These aren’t fans: FFA needs to turf the thugs out of soccer
Let’s start by accepting that the crowds at AFL and NRL matches are not made up entirely of saints.
Let’s start by accepting that the crowds at AFL and NRL matches are not made up entirely of saints. Abuse of players and rival fans is rife, some of it unnecessarily offensive. Violence, drunkenness, racism, stupidity ... they all raise their ugly heads occasionally.
The AFL is investigating an incident in the JLT Community series match between West Coast and Port Adelaide on Sunday, in which a group of fans were allegedly racially abused by a fellow spectator.
Rugby crowds do not consist exclusively of well-mannered blokes in jackets with leather patches on the elbows. Sometimes even Waratahs and Reds fans step over the line.
But A-League fans — or, to be more precise, a minority of A-League fans — take crowd misbehaviour to a whole new and completely unacceptable level.
When was the last time you saw flares being let off at an NRL game? Can you recall gangs of fans turning up at an AFL game wearing matching T-shirts emblazoned with “F. K AFL”? Or perhaps you’ve seen a couple of banners depicting a rival coach involved in a sex act at a Super Rugby game. Mmmm, I doubt it.
And yet all the above and more have been on display at A-League games in the past few months — mostly the work of the Western Sydney Wanderers fan group, the Red and Black Bloc.
The FFA and the Wanderers have attempted to crack down on these galloots, who have little interest in football and are mostly there for the fight. But to no avail.

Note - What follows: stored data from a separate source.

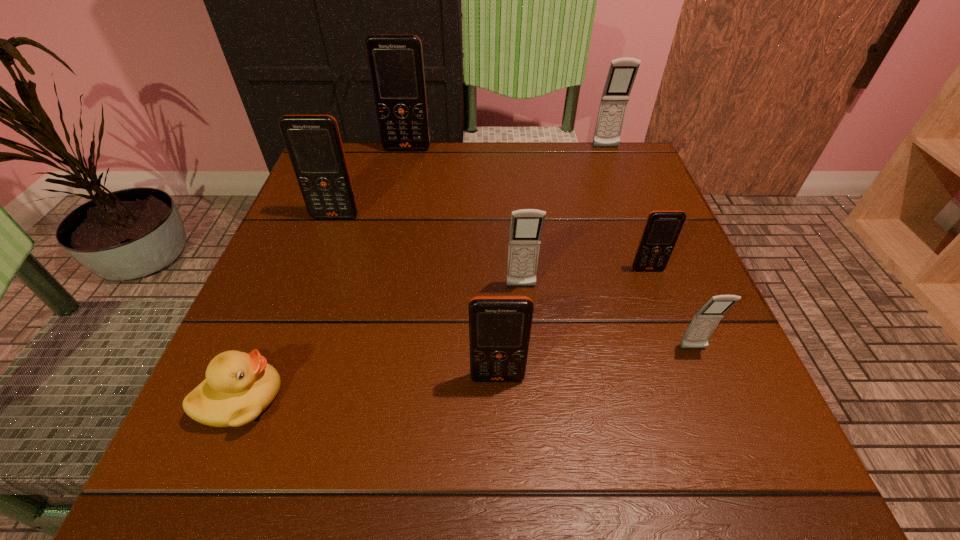 Locate an element on the screen. The width and height of the screenshot is (960, 540). the second nearest orange cellular telephone is located at coordinates (662, 228).

Locate an element on the screen. This screenshot has height=540, width=960. the smallest gray cellular telephone is located at coordinates (703, 324).

Find the location of a particular element. This screenshot has width=960, height=540. the sixth farthest object is located at coordinates (703, 324).

Identify the location of the shortest object. (238, 387).

The image size is (960, 540). Identify the location of duckling. (238, 387).

What are the coordinates of `vacant space located on the screen of the second orange cellular telephone from left to right` in the screenshot? It's located at (396, 199).

What are the coordinates of `free spot located 0.400m on the front-facing side of the farthest gray cellular telephone` in the screenshot? It's located at (649, 259).

Find the location of a particular element. free region located 0.050m on the screen of the leftmost cellular telephone is located at coordinates (328, 236).

What are the coordinates of `vacant space located on the front-facing side of the leftmost gray cellular telephone` in the screenshot? It's located at (526, 342).

What are the coordinates of `free spot located 0.100m on the screen of the nearest orange cellular telephone` in the screenshot? It's located at (500, 451).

Despite a heavy police presence they managed to sneak their flares and banners into Allianz Stadium and set about ruining it for the genuine fans.
Perhaps the most offensive — and cowardly — of the banners was one that simply read “1312”. It means “All Cops Are Bastards”. The numbers represent the letters ACAB. Good grief.
Wanderers boss John Tsatsimas has promised to find the flare-wavers and deal with them. What the club has done in the past clearly hasn’t worked and what he plans to do differently this time isn’t clear. The FFA is “disappointed” and is threatening the culprits with “normal processes”. They are no doubt quaking in their boots.
This sort of behaviour is just one or two steps back from the sort of violence that blighted soccer in Europe late last century. European authorities had to take drastic action, in concert with police, to force crowd violence out of the game and reclaim it for genuine fans.
The FFA needs to do the same. As the game turns its focus to expansion, crowds are down and TV ratings are slumping. And unless the thugs with flares and offensive banners are drummed out, that trend that will continue.